Haber is the co-founder and CEO of Home From College, a digital career platform that offers students opportunities at the ground floors of their professional journeys. Once an advertising major, she gained background as a sales intern at both Spotify and Snapchat during college, helping the brands navigate the student demographic.
In her roles, she was exposed to many companies’ difficulties in finding motivated students to promote the brands, especially when many students are already juggling uncertain futures.
As a junior, Haber bridged this gap by founding WAYV, a venture that hosted experiential activations for brand partners to connect with student influencers. The start-up lasted until May 2020. Two years later, Home From College was born.
Lee also graduated as an advertising major and now works as an entrepreneur, content creator and digital brand consultant. She shared her input on networking, especially relating to Gen Z. Lee learned the significance of being a good person and understanding professional outreach as a two-way street during her time as a WAYV intern in her senior year, she said.
Lee tied these ideas to her current role as the founder of No Particular Order, a brand that creates journals to help people “reflect, plan, remember, manifest, and play.”
Margot Lee advised young adults to be aware of who is in the room and focus on professional outreach at the panel discussion she participated in on Wednesday. Lee also promoted the launch of her journal, targeted to emerging professionals, “In the Margins.” Eli Schwartz | Contributing Photographer
“In the Margins” was a collaboration between Haber’s Home From College and Lee’s No Particular Order, created through personal experiences and gathering insight from students and mentors, Lee said. When a student asked Lee to share her favorite “In the Margins” prompt, Lee reached for a copy of the journal and opened it with a smile and laugh.
“It’s like picking a favorite child,” she joked.

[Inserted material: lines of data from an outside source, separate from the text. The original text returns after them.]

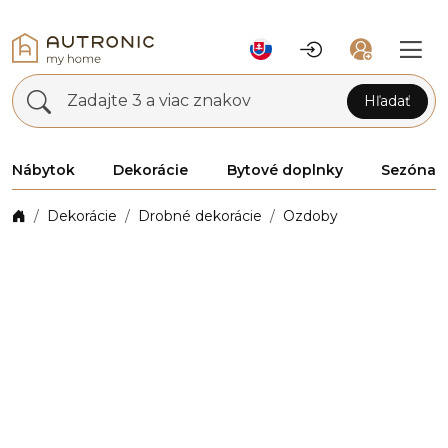
Zadajte 3 a viac znakov
Hľadať
Nábytok
Dekorácie
Bytové doplnky
Sezóna
Dekorácie
Drobné dekorácie
Ozdoby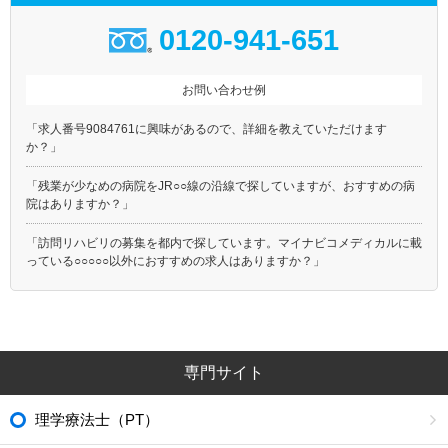
0120-941-651
お問い合わせ例
「求人番号9084761に興味があるので、詳細を教えていただけます
か？」
「残業が少なめの病院をJR○○線の沿線で探していますが、おすすめの病
院はありますか？」
「訪問リハビリの募集を都内で探しています。マイナビコメディカルに載
っている○○○○○以外におすすめの求人はありますか？」
専門サイト
理学療法士（PT）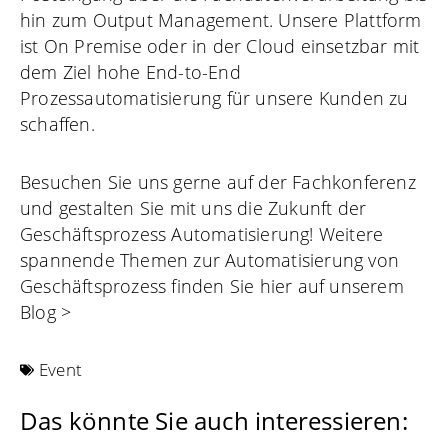
hin zum Output Management. Unsere Plattform
ist On Premise oder in der Cloud einsetzbar mit
dem Ziel hohe End-to-End
Prozessautomatisierung für unsere Kunden zu
schaffen.
Besuchen Sie uns gerne auf der Fachkonferenz
und gestalten Sie mit uns die Zukunft der
Geschäftsprozess Automatisierung! Weitere
spannende Themen zur Automatisierung von
Geschäftsprozess finden Sie hier auf unserem
Blog >
Event
Das könnte Sie auch interessieren: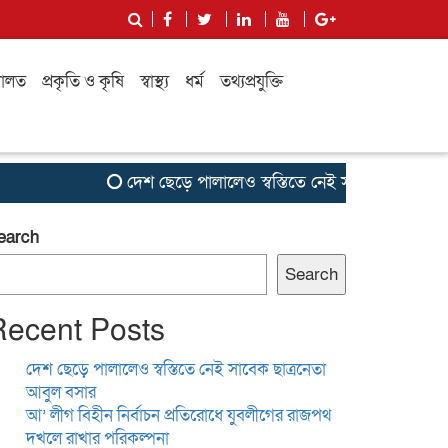
ালত
প্রকৃতি ও কৃষি
স্বাস্থ্য
ধর্ম
তথ্যপ্রযুক্তি
দেশ ছেড়ে পালালেও স্বস্তিতে নেই সাবেক ছাত্রনেতা আবুল
earch
Search
Recent Posts
দেশ ছেড়ে পালালেও স্বস্তিতে নেই সাবেক ছাত্রনেতা
আবুল বসার
আ’ লীগ বিহীন নির্বাচন প্রতিরোধে যুবলীগের রাজপথ
দখলে রাখার পরিকল্পনা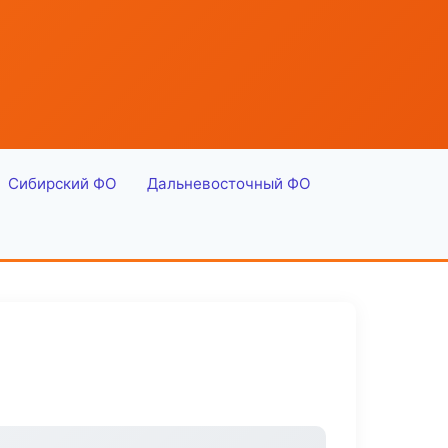
Сибирский ФО
Дальневосточный ФО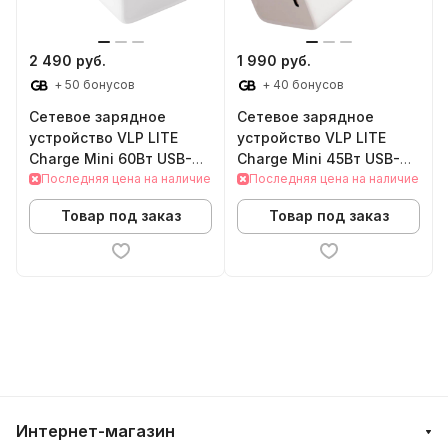
2 490 руб.
1 990 руб.
+ 50 бонусов
+ 40 бонусов
Сетевое зарядное
Сетевое зарядное
устройство VLP LITE
устройство VLP LITE
Charge Mini 60Вт USB-C
Charge Mini 45Вт USB-C
(White)
Последняя цена на наличие
(White)
Последняя цена на наличие
Товар под заказ
Товар под заказ
Интернет-магазин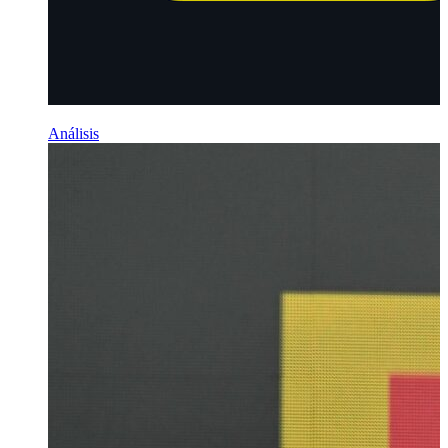
Análisis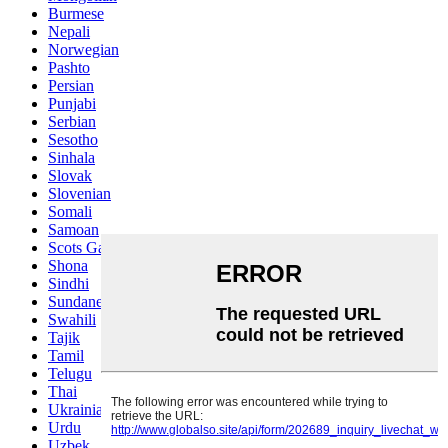
Burmese
Nepali
Norwegian
Pashto
Persian
Punjabi
Serbian
Sesotho
Sinhala
Slovak
Slovenian
Somali
Samoan
Scots Gaelic
Shona
Sindhi
Sundanese
Swahili
Tajik
Tamil
Telugu
Thai
Ukrainian
Urdu
Uzbek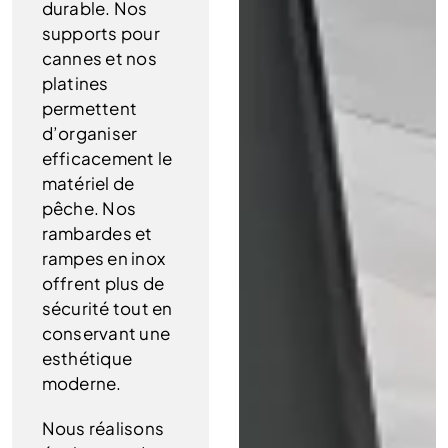
durable. Nos
supports pour
cannes et nos
platines
permettent
d’organiser
efficacement le
matériel de
pêche. Nos
rambardes et
rampes en inox
offrent plus de
sécurité tout en
conservant une
esthétique
moderne.
Nous réalisons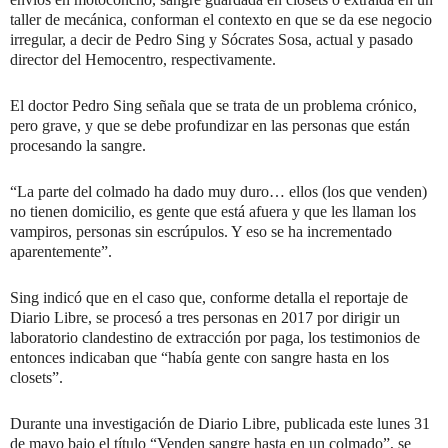
taller de mecánica, conforman el contexto en que se da ese negocio
irregular, a decir de Pedro Sing y Sócrates Sosa, actual y pasado
director del Hemocentro, respectivamente.
El doctor Pedro Sing señala que se trata de un problema crónico,
pero grave, y que se debe profundizar en las personas que están
procesando la sangre.
“La parte del colmado ha dado muy duro… ellos (los que venden)
no tienen domicilio, es gente que está afuera y que les llaman los
vampiros, personas sin escrúpulos. Y eso se ha incrementado
aparentemente”.
Sing indicó que en el caso que, conforme detalla el reportaje de
Diario Libre, se procesó a tres personas en 2017 por dirigir un
laboratorio clandestino de extracción por paga, los testimonios de
entonces indicaban que “había gente con sangre hasta en los
closets”.
Durante una investigación de Diario Libre, publicada este lunes 31
de mayo bajo el título “Venden sangre hasta en un colmado”, se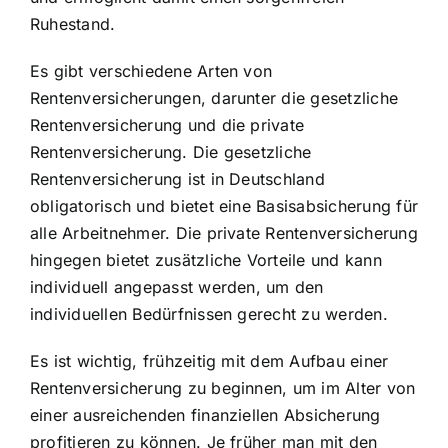
Ruhestand.
Es gibt verschiedene Arten von
Rentenversicherungen, darunter die gesetzliche
Rentenversicherung und die private
Rentenversicherung. Die gesetzliche
Rentenversicherung ist in Deutschland
obligatorisch und bietet eine Basisabsicherung für
alle Arbeitnehmer. Die private Rentenversicherung
hingegen bietet zusätzliche Vorteile und kann
individuell angepasst werden, um den
individuellen Bedürfnissen gerecht zu werden.
Es ist wichtig, frühzeitig mit dem Aufbau einer
Rentenversicherung zu beginnen, um im Alter von
einer ausreichenden finanziellen Absicherung
profitieren zu können. Je früher man mit den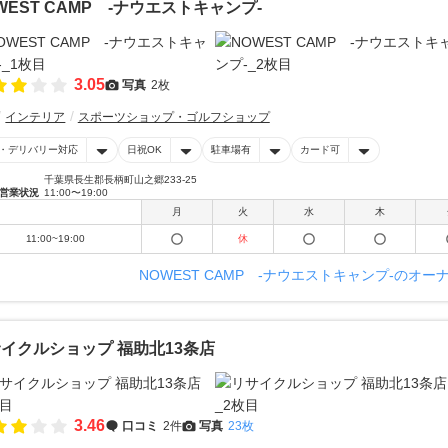
WEST CAMP -ナウエストキャンプ-
3.05
写真
2枚
インテリア
スポーツショップ・ゴルフショップ
・デリバリー対応
日祝OK
駐車場有
カード可
千葉県長生郡長柄町山之郷233-25
営業状況
11:00〜19:00
月
火
水
木
11:00~19:00
休
NOWEST CAMP -ナウエストキャンプ-のオ
イクルショップ 福助北13条店
3.46
口コミ
2件
写真
23枚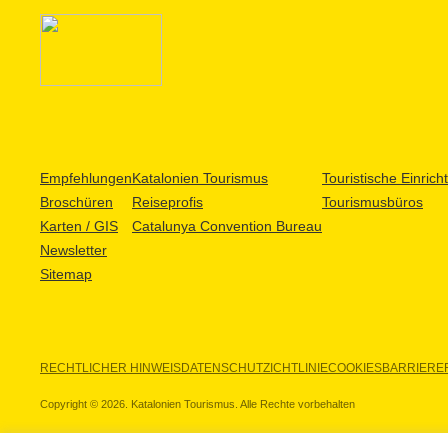
Empfehlungen
Katalonien Tourismus
Touristische Einric
Broschüren
Reiseprofis
Tourismusbüros
Karten / GIS
Catalunya Convention Bureau
Newsletter
Sitemap
RECHTLICHER HINWEIS
DATENSCHUTZICHTLINIE
COOKIES
BARRIEREF
Copyright © 2026. Katalonien Tourismus. Alle Rechte vorbehalten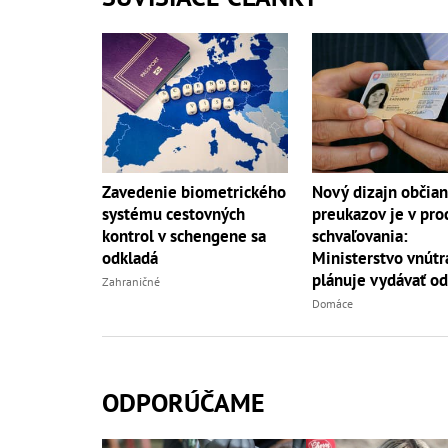
Nový dizajn občia
Zavedenie biometrického
preukazov je v pro
systému cestovných
schvaľovania:
kontrol v schengene sa
Ministerstvo vnútr
odkladá
plánuje vydávať od
Zahraničné
budúceho roka
Domáce
ODPORÚČAME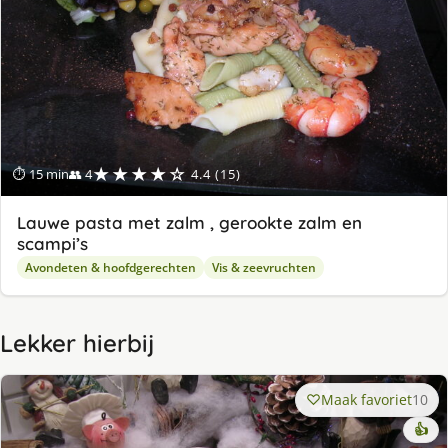
★★★★☆
⏱ 15 min
👥 4
4.4 (15)
Lauwe pasta met zalm , gerookte zalm en
scampi’s
Avondeten & hoofdgerechten
Vis & zeevruchten
Lekker hierbij
Maak favoriet
10
👍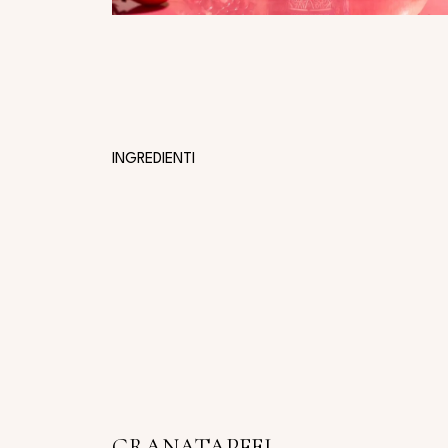
INGREDIENTI
GRANATAPFEL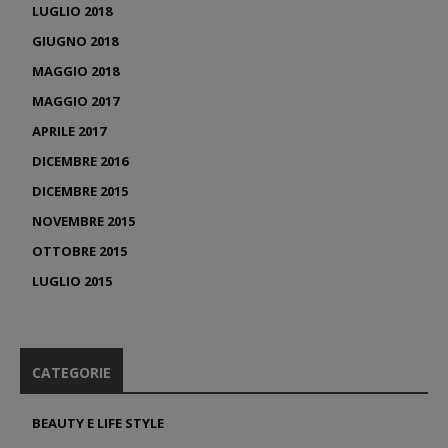
LUGLIO 2018
GIUGNO 2018
MAGGIO 2018
MAGGIO 2017
APRILE 2017
DICEMBRE 2016
DICEMBRE 2015
NOVEMBRE 2015
OTTOBRE 2015
LUGLIO 2015
CATEGORIE
BEAUTY E LIFE STYLE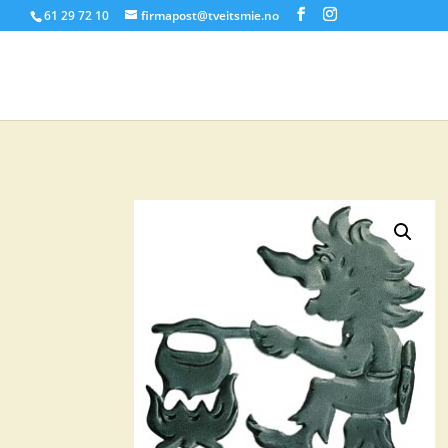
61 29 72 10
firmapost@tveitsmie.no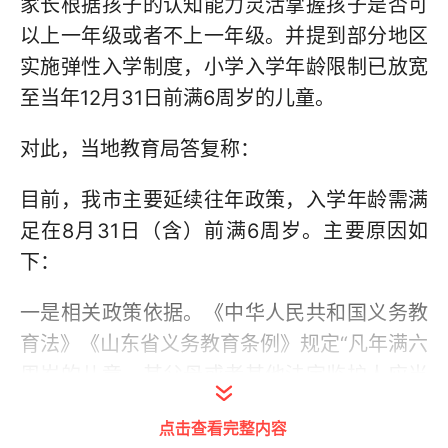
家长根据孩子的认知能力灵活掌握孩子是否可
以上一年级或者不上一年级。并提到部分地区
实施弹性入学制度，小学入学年龄限制已放宽
至当年12月31日前满6周岁的儿童‌。
对此，当地教育局答复称：
目前，我市主要延续往年政策，入学年龄需满
足在8月31日（含）前满6周岁。主要原因如
下：
一是相关政策依据。《中华人民共和国义务教
育法》《山东省义务教育条例》规定“凡年满六
周岁的儿童，其父母或者其他法定监护人应当
送其入学接受并完成义务教育。”教育部办公厅
点击查看完整内容
《关于做好2017年义务教育招生入学工作的通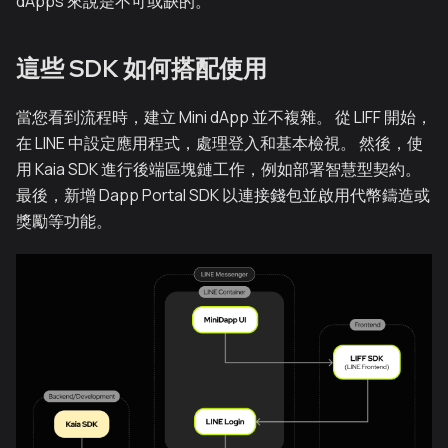
dApps 來說是不可或缺的。
這些 SDK 如何搭配使用
當您看到流程時，建立 Mini dApp 並不複雜。 從 LIFF 開始，
在 LINE 中設定應用程式，處理登入和基本檢視。 然後，使
用 Kaia SDK 進行後端區塊鏈工作，例如部署智慧型契約。
最後，新增 Dapp Portal SDK 以連接錢包並啟用代幣鑄造或
獎勵等功能。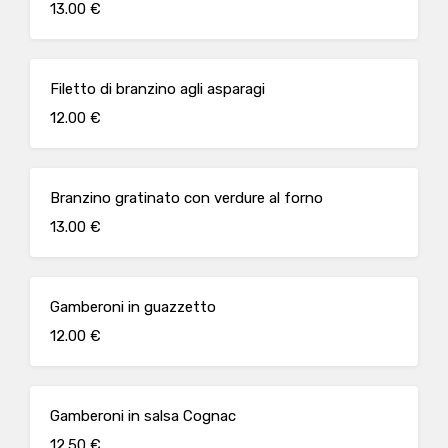
13.00 €
Filetto di branzino agli asparagi
12.00 €
Branzino gratinato con verdure al forno
13.00 €
Gamberoni in guazzetto
12.00 €
Gamberoni in salsa Cognac
12.50 €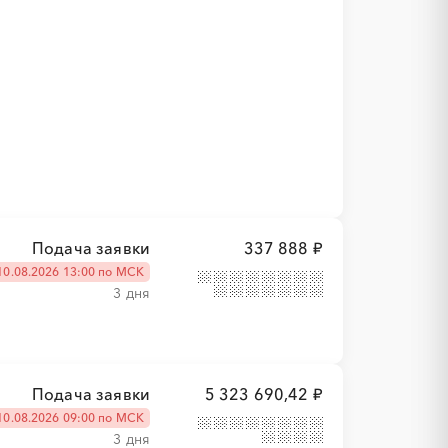
Подача заявки
337 888 ₽
10.08.2026 13:00 по МСК
3 дня
Подача заявки
5 323 690,42 ₽
10.08.2026 09:00 по МСК
3 дня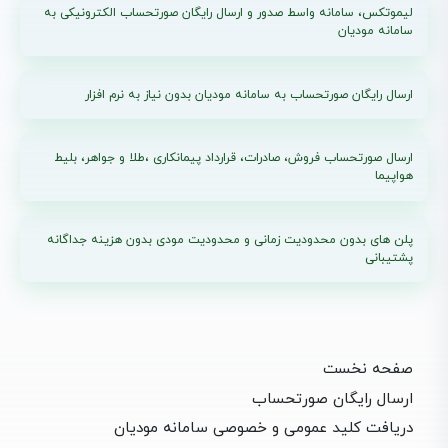
لیموتکس، سامانه واسط صدور و ارسال رایگان صورتحساب الکترونیکی به
سامانه مودیان
ارسال رایگان صورتحساب به سامانه مودیان بدون نیاز به نرم افزار
ارسال صورتحساب فروش، صادرات، قرارداد پیمانکاری ،طلا و جواهر، بلیط
هواپیما
پلن های بدون محدودیت زمانی و محدودیت مودی بدون هزینه جداگانه
پشتیبانی
صفحه نخست
ارسال رایگان صورتحساب
دریافت کلید عمومی و خصوصی سامانه مودیان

SU senior Lauren Holdmeyer, a broadcast and digital journalism major, was one of many students to attend the panel, but only one of a handful to ask Lee and Haber a question. Holdmeyer said she has followed Lee on social media and related to her content for as long as she can remember.
Last spring, Holdmeyer studied abroad in London at the same time Lee was in the city. Holdmeyer remembered Lee’s social media posts about the struggles that can come with adapting to a foreign country.
“(Lee) made me feel comfortable in places that I’ve felt uncomfortable at first,” Holdmeyer said.
A couple of Haber and Lee’s past Newhouse professors also stopped by to hear the panel and reconnect with their former students. Corey Takahashi, a magazine, news and digital journalism associate professor, taught both alums in COM 117: Multimedia Storytelling and other communications courses. He admires them for being unconventional and breaking new ground, he said.
“We encouraged them to take risks and they were students who really seized on that,” Takahashi said. “I’m glad they get to inspire students now.”
Lee was adamant about accepting the unpredictability of your path. “In the Margins” can help play a role in students’ understanding of themselves, inside and outside their careers. In a culture that often pushes toward wellness and transformation, it’s easy for people to lose themselves, Lee said.
“Helping you get to know you always grounds me when we’re coming up with new products,” Lee said. “(I want to) make sure it doesn’t feel like it’s a departure from who you know yourself as.”